In Deutschland ist das so teilweise anders. Manche Lehrkräfte sagen, die Abwesenheit Erwachsener kann ein Problem sein, was Disziplin und Aufmerksamkeit betrifft.
Olivier Steiner: Interessant. Aber eigentlich müsste man darauf bestehen, dass Erwachsene abwesend sind. Natürlich kann das auch problematisch sein, weil eventuell falsche Informationen verbreitet werden. Das haben wir auch gemerkt. Andererseits hilft hier eine gute Vorbereitung der Peer-Tutoren. Wir haben für die Studie ja auch videographiert und Interviews gemacht, und was wir gehört haben war, dass das ohne Erwachsene sehr gut funktioniert hat. Aber die Tutoren waren da auch etwas älter, so etwa 16 oder 17 Jahre.
Die Jugendlichen in diesem InTeam-Projekt wurden aber auch mehrere Monate lang vorbereitet, oder?
Olivier Steiner: Das war sehr großzügig bemessen, das InTeam hatte nicht nur die Anschubfinanzierung aus dem Bundesprogramm, sondern war auch ein reguläres Projekt des Kantons.

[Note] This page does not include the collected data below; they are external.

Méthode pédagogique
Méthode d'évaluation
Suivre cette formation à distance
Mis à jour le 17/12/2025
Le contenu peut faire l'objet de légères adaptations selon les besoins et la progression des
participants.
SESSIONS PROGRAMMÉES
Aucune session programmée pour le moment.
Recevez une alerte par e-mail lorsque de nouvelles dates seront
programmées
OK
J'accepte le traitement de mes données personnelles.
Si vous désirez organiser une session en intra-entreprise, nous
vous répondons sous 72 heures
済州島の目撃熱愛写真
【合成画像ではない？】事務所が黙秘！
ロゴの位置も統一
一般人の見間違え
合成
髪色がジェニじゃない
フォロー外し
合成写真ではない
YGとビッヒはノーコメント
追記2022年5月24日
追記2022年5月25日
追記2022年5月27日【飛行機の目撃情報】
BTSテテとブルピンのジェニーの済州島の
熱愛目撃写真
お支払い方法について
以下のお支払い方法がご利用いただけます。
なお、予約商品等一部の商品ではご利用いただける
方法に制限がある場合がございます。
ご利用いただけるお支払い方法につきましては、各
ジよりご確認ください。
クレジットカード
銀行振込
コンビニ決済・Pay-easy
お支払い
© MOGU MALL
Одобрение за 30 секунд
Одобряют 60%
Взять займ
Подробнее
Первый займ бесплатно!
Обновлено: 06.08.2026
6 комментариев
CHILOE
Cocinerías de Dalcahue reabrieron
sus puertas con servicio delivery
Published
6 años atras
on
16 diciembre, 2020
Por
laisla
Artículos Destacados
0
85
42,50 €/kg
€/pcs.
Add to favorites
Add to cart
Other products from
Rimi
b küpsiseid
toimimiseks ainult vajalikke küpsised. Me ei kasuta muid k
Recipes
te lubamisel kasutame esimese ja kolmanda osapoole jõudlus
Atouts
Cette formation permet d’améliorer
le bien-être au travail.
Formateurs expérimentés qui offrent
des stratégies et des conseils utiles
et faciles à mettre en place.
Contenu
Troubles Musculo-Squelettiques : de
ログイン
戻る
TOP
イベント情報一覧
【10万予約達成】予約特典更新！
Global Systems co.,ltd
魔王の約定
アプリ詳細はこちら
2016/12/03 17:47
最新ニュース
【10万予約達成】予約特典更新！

Die lange Vorbereitung war aber auch ein Aspekt für den Erfolg.
Erwachsene müssen sich zurücknehmen, zuhören und die Partizipation der Jugendlichen ernst meinen.

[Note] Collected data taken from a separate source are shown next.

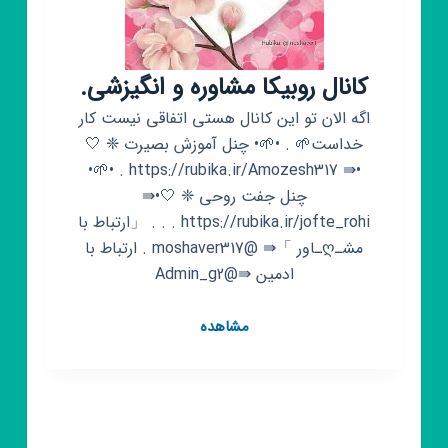
کانال روبیکا مشاوره و انگیزشی.
اگه الان تو این کانال هستی اتفاقی نیست کار
خداست🌱 . •🌱• چنل آموزش بصیرت ❈ 🤍
•⇛ https://rubika.ir/Amozesh317 . •🌱•
چنل جفت روحی ❈ ‌‌🤍•⇛
https://rubika.ir/jofte_rohi . . . 「ارتباط با
مشـღـاور 」‌‌⇛ @moshaver317 . ارتباط با
ادمین ‌‌‌⇛@Admin_g2
کانال
مشاهده
روبیکا
مشاوره
و
انگیزشی.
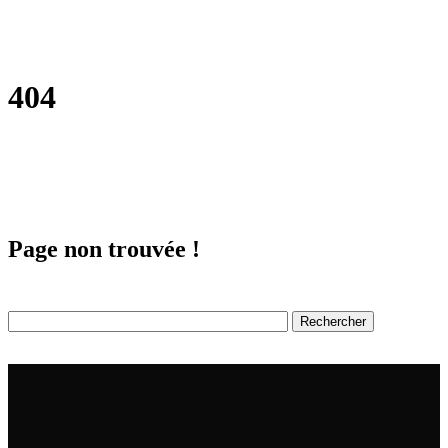
404
Page non trouvée !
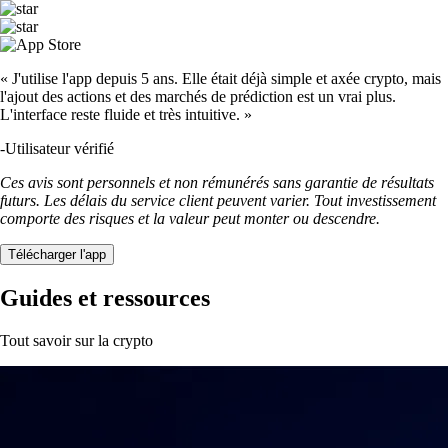
« J'utilise l'app depuis 5 ans. Elle était déjà simple et axée crypto, mais
l'ajout des actions et des marchés de prédiction est un vrai plus.
L'interface reste fluide et très intuitive. »
-
Utilisateur vérifié
Ces avis sont personnels et non rémunérés sans garantie de résultats
futurs. Les délais du service client peuvent varier. Tout investissement
comporte des risques et la valeur peut monter ou descendre.
Télécharger l'app
Guides et ressources
Tout savoir sur la crypto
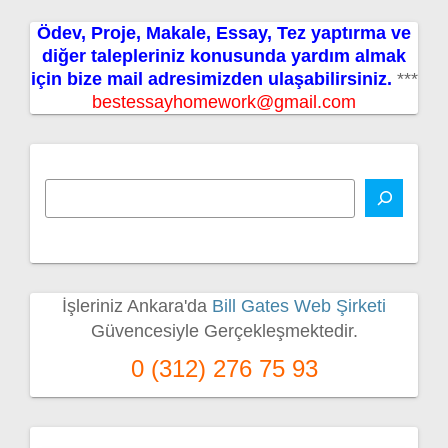
Ödev, Proje, Makale, Essay, Tez yaptırma ve
diğer talepleriniz konusunda yardım almak
için bize mail adresimizden ulaşabilirsiniz.
***
bestessayhomework@gmail.com
İşleriniz Ankara'da
Bill Gates Web Şirketi
Güvencesiyle Gerçekleşmektedir.
0 (312) 276 75 93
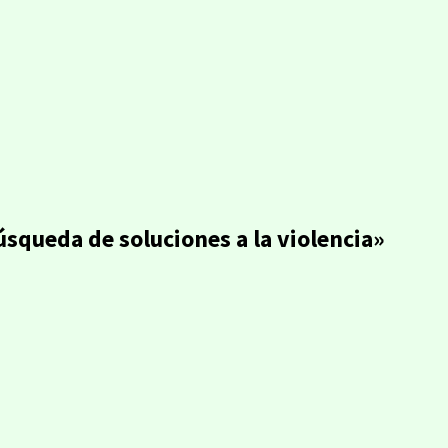
úsqueda de soluciones a la violencia»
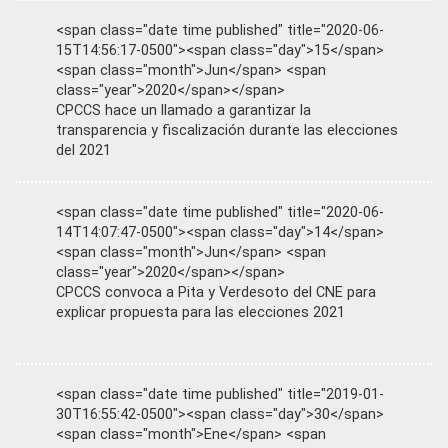
<span class="date time published" title="2020-06-
15T14:56:17-0500"><span class="day">15</span>
<span class="month">Jun</span> <span
class="year">2020</span></span>
CPCCS hace un llamado a garantizar la
transparencia y fiscalización durante las elecciones
del 2021
<span class="date time published" title="2020-06-
14T14:07:47-0500"><span class="day">14</span>
<span class="month">Jun</span> <span
class="year">2020</span></span>
CPCCS convoca a Pita y Verdesoto del CNE para
explicar propuesta para las elecciones 2021
<span class="date time published" title="2019-01-
30T16:55:42-0500"><span class="day">30</span>
<span class="month">Ene</span> <span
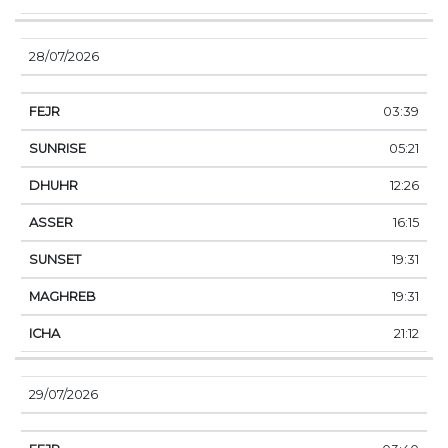
28/07/2026
03:39
05:21
12:26
16:15
19:31
19:31
21:12
29/07/2026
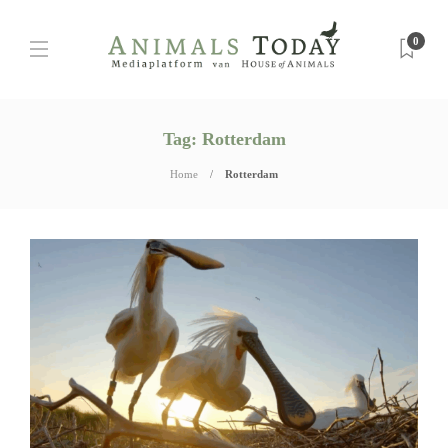
0
Tag:
Rotterdam
Home
Rotterdam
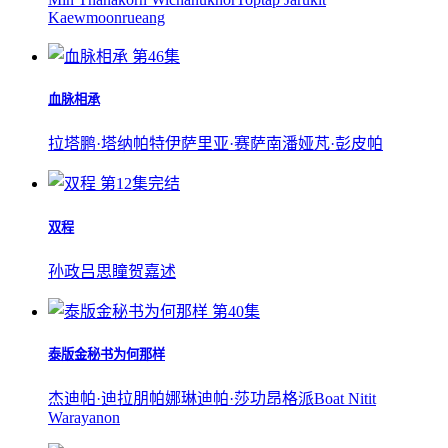
Kaewmoonrueang
第46集
血脉相承
拉塔鹏·塔纳帕特
伊萨里亚·赛萨南
潘娅芃·彭皮帕
第12集完结
双程
孙政
吕思瞳
贺嘉述
第40集
泰版金秘书为何那样
杰迪帕·迪拉朋帕
娜琳迪帕·莎功昂格派
Boat Nitit
Warayanon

Sie haben die Unterstützung durch Experten positiv hervorgehoben, also durch Medienpädagogen, die sich mit dem Thema auseinandergesetzt haben. Müssen Peer-Projekte einen gewissen Professionalisierungsgrad haben?
Olivier Steiner: Ja, das würde ich grundsätzlich befürworten. Medienpädagogen sollten Kenntnisse mitbringen, wie Peer-Prozesse gestaltet werden. Aber man muss auch vorsichtig sein, um die Jugendlichen nicht durch die Einbeziehung von Profis wiederum zu erdrücken. Dieses Gefühl hatte ich bei einem der untersuchten Projekte, wo viele Experten Wissen eingebracht und Vorträge gehalten haben. Also: Professionelle Medienpädagogen ja, aber mit großer Achtsamkeit und nicht mit dem Zeigefinger oder einem Koffer voller Broschüren. Jugendliche reagieren allergisch auf solche Präventionsbotschaften von Erwachsenen. Die Autonomie in diesen Prozessen ist ein zentraler Wert von Peer-Education. Sonst entscheiden wieder nur die Erwachsenen, über was die Jugendlichen reden sollen. Das kann es ja nicht sein, sonst kann man auch klassischen Frontalunterricht machen.
Welche Rolle können Peer-Projekte in der Medienbildung zukünftig einnehmen?
Olivier Steiner: Man kann Peer-Education nicht als billige Methode ansehen, die Projekte funktionieren nicht von selbst. Es geht nicht ohne die Einbeziehung von Experten. Es sollte eine Auseinandersetzung darüber stattfinden, was den Jugendlichen wichtig ist. Erwachsene müssen sich zurücknehmen, zuhören und die Partizipation der Jugendlichen ernst meinen. Es ist schon aufwändig. Aber wenn Peer-Education richtig eingesetzt wird, würde ich die Methode als für alle Seiten lohnend ansehen.
Zur Person:
Dr. Olivier Steiner ist Professor an der Hochschule für Soziale Arbeit, Fachhochschule Nordwestschweiz, in Basel. Am Institut für Kinder- und Jugendhilfe forscht er zu den Themen Jugendgewalt und digitale Medien.